A Pattern Language for Relational Databases and Smalltalk
By Kyle Brown and Bruce Whitenack
Early in 1995 we (two experienced Smalltalk programmers) began a project in analysis and design that would tax our abstraction abilities to their limits. The result of this ongoing exercise is a pattern language we call Crossing Chasms. This article describes Crossing Chasms as well as exploring the thought processes that led us to write it, what we discovered in its writing, and how we have used the document since its creation.
What motivated us to write a pattern language?
The business of companies like Knowledge Systems Corporation (KSC) and The Object People is to transfer information about the process of building object systems from consultants to clients. One of the most common themes running through many of the object systems our two companies have built over the past five years is the need to integrate Smalltalk with relational database technology. We have found that the clients of our training and consulting businesses are extremely interested in this area, and often need guidance to understand how these two technologies combine.
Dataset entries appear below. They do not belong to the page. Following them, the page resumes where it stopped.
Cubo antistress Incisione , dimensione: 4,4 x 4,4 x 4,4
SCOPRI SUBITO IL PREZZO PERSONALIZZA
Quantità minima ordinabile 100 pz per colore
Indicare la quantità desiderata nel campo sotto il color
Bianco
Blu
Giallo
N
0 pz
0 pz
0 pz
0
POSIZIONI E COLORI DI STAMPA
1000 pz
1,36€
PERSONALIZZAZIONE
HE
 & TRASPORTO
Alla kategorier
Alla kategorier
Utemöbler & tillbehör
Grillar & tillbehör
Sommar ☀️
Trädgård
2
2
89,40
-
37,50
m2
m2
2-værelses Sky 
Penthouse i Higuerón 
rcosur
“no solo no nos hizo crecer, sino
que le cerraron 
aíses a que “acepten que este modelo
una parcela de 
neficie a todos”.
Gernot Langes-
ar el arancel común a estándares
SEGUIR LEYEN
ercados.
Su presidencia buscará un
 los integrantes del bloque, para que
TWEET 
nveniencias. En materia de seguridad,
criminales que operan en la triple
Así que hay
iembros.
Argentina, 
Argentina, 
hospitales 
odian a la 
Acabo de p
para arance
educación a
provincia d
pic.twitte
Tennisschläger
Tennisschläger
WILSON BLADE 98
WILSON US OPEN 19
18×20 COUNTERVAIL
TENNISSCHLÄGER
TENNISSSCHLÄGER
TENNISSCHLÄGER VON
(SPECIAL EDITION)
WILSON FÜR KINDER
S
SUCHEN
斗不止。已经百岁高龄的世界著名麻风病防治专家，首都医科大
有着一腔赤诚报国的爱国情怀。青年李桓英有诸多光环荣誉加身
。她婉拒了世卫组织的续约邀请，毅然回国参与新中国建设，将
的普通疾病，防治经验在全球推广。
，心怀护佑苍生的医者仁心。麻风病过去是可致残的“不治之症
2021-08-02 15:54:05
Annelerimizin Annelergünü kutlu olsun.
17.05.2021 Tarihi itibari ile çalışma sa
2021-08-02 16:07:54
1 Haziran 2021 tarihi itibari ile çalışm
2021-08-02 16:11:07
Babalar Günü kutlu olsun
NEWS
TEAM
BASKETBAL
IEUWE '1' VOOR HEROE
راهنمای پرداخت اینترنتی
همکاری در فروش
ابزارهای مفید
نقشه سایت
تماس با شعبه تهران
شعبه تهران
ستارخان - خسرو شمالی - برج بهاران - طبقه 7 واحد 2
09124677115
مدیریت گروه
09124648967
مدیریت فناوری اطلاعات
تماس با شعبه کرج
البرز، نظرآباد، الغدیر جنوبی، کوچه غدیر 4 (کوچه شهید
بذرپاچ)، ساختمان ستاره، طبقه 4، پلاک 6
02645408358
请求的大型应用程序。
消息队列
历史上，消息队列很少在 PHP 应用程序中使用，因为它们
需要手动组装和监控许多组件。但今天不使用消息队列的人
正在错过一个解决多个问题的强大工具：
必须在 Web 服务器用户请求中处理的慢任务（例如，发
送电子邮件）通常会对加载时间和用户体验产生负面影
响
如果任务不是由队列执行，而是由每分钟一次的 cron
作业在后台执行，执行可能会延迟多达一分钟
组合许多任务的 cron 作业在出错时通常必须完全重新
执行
In early 1995 we were both involved in creating new material for client-centered mentoring and classroom education. We felt the need to include some information about relational databases, but were uncertain as to how to organize that information
Each of the Smalltalk vendors (Digitalk, Parcplace, and IBM) had their own, unique class libraries for handling relational database queries. On the surface, there did not appear to be much commonality among the three.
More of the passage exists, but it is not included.